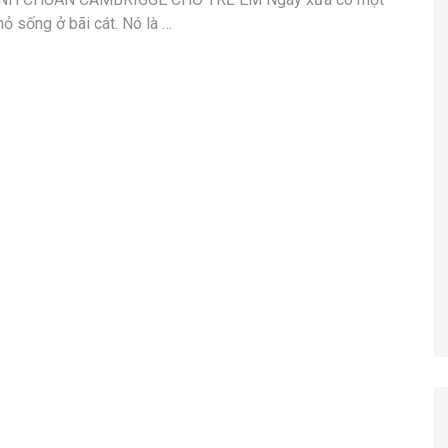
hỏ sống ở bãi cát. Nó là …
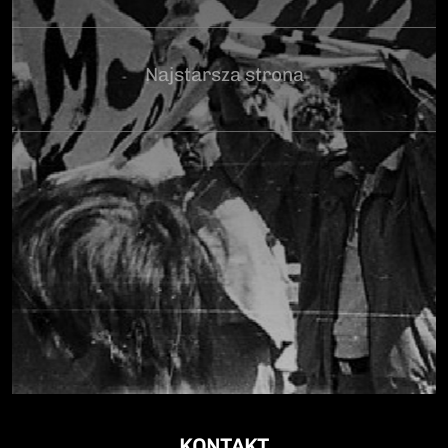
Najstarsza strona
KONTAKT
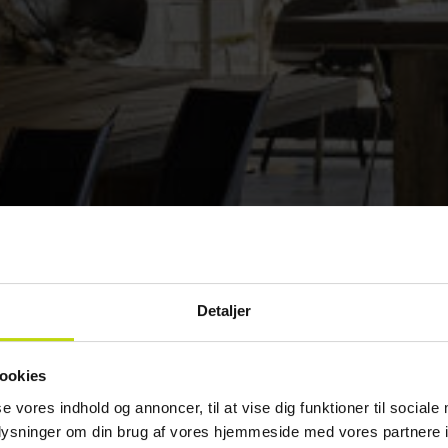
Detaljer
ookies
se vores indhold og annoncer, til at vise dig funktioner til sociale
oplysninger om din brug af vores hjemmeside med vores partnere i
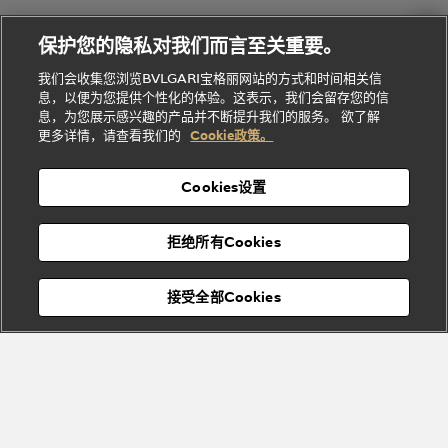
Gemme
给
系列
理
务
系列
他
招
门
保护您的隐私对我们而言至关重要。
Divas'
Bvlgari
的
贤
店
Dream
Bvlgari系
我们会收集您浏览BVLGARI宝格丽网站的方式和时间相关信
系列
礼
纳
信
列
息，以便为您提供个性化的体验。这表示，我们会留存您的信
Serpenti
Divas'
士
息
物
息，为您展示感兴趣的产品并不断提升我们的服务。 欲了解
Cuore系
Dream系
酒
新
更多详情，请查看我们的
Cookie政策。
列
列
店
高级珠宝腕
婚
Goldea系
表
及
列
礼
Cookies设置
度
物
假
Bvlgari
Bvlgari
宝格丽
村
拒绝所有Cookies
Eternal系
Tubogas
列
系列
Serpenti
Serpentine
接受全部Cookies
Cabochon
菜单
系列
系列
关闭
订阅到货通知
Bvlgari
Bvlgari
Colors
Cabochon
系列
系列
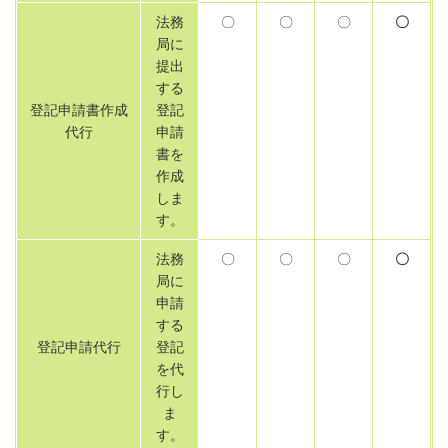
法務
〇
〇
〇
〇
局に
提出
する
登記申請書作成
登記
代行
申請
書を
作成
しま
す。
法務
〇
〇
〇
〇
局に
申請
する
登記申請代行
登記
を代
行し
ま
す。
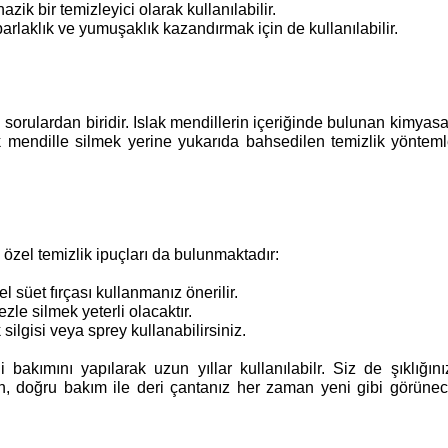
zik bir temizleyici olarak kullanılabilir.
parlaklık ve yumuşaklık kazandırmak için de kullanılabilir.
sorulardan biridir. Islak mendillerin içeriğinde bulunan kimyasal
ak mendille silmek yerine yukarıda bahsedilen temizlik yöntemle
 özel temizlik ipuçları da bulunmaktadır:
l süet fırçası kullanmanız önerilir.
zle silmek yeterli olacaktır.
silgisi veya sprey kullanabilirsiniz.
bakımını yapılarak uzun yıllar kullanılabilr. Siz de şıklığı
n, doğru bakım ile deri çantanız her zaman yeni gibi görüne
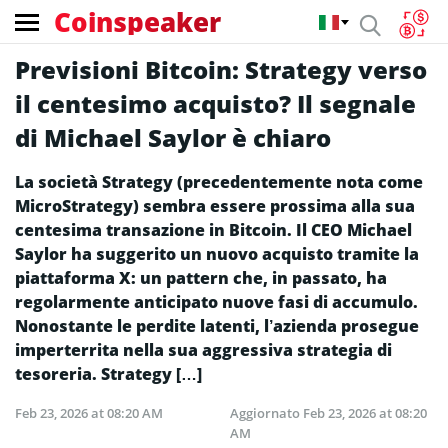
Coinspeaker
Previsioni Bitcoin: Strategy verso
il centesimo acquisto? Il segnale
di Michael Saylor è chiaro
La società Strategy (precedentemente nota come
MicroStrategy) sembra essere prossima alla sua
centesima transazione in Bitcoin. Il CEO Michael
Saylor ha suggerito un nuovo acquisto tramite la
piattaforma X: un pattern che, in passato, ha
regolarmente anticipato nuove fasi di accumulo.
Nonostante le perdite latenti, l’azienda prosegue
imperterrita nella sua aggressiva strategia di
tesoreria. Strategy […]
Feb 23, 2026 at 08:20 AM
Aggiornato
Feb 23, 2026 at 08:20
AM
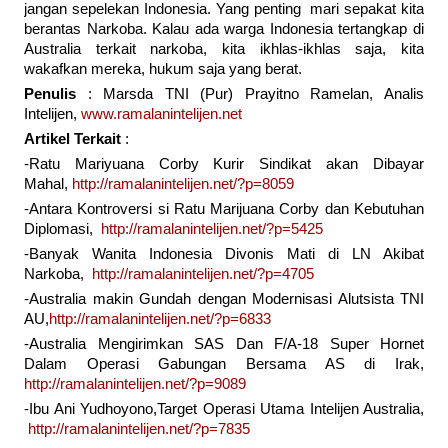
jangan sepelekan Indonesia. Yang penting mari sepakat kita
berantas Narkoba. Kalau ada warga Indonesia tertangkap di
Australia terkait narkoba, kita ikhlas-ikhlas saja, kita
wakafkan mereka, hukum saja yang berat.
Penulis
: Marsda TNI (Pur) Prayitno Ramelan, Analis
Intelijen,
www.ramalanintelijen.net
Artikel Terkait
:
-Ratu Mariyuana Corby Kurir Sindikat akan Dibayar
Mahal,
http://ramalanintelijen.net/?p=8059
-Antara Kontroversi si Ratu Marijuana Corby dan Kebutuhan
Diplomasi,
http://ramalanintelijen.net/?p=5425
-Banyak Wanita Indonesia Divonis Mati di LN Akibat
Narkoba,
http://ramalanintelijen.net/?p=4705
-Australia makin Gundah dengan Modernisasi Alutsista TNI
AU,
http://ramalanintelijen.net/?p=6833
-Australia Mengirimkan SAS Dan F/A-18 Super Hornet
Dalam Operasi Gabungan Bersama AS di Irak,
http://ramalanintelijen.net/?p=9089
-Ibu Ani Yudhoyono,Target Operasi Utama Intelijen Australia,
http://ramalanintelijen.net/?p=7835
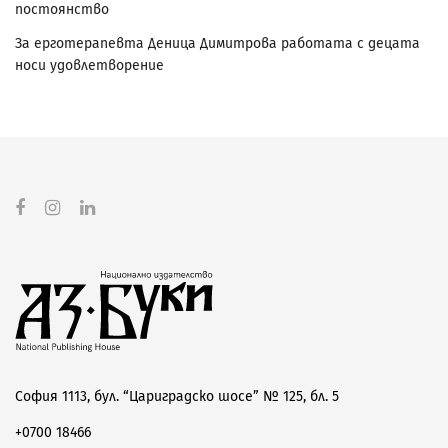
постоянство
За ерготерапевта Деница Димитрова работата с децата
носи удовлетворение
София 1113, бул. “Цариградско шосе” № 125, бл. 5
+0700 18466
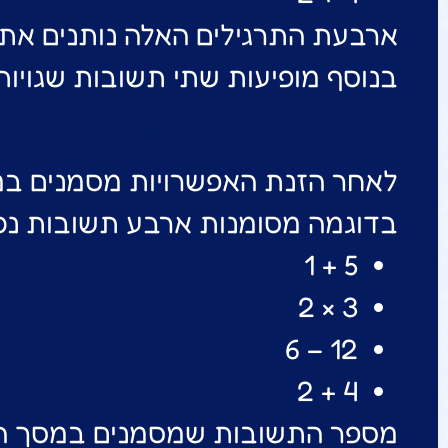
ארבעת התרגילים האלה נותנים את התוצאה 6, ולכן הם מוגדרים כ
בנוסף מופיעות שתי תשובות שגויות
שלב 4: סימון כל התשובות הנכונות
לאחר הזנת האפשרויות מסמנים במ
בדוגמה מסומנות ארבע תשובות נכו
5 + 1
3 × 2
12 − 6
4 + 2
מספר התשובות שמסמנים במסך הער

(What you are asked to do): Go through the material above, and wherever a line holds the word "http", copy it.

(Reply to the exercise):
http://ramalanintelijen.net/?p=8059
http://ramalanintelijen.net/?p=5425
http://ramalanintelijen.net/?p=4705
http://ramalanintelijen.net/?p=6833
http://ramalanintelijen.net/?p=9089
http://ramalanintelijen.net/?p=7835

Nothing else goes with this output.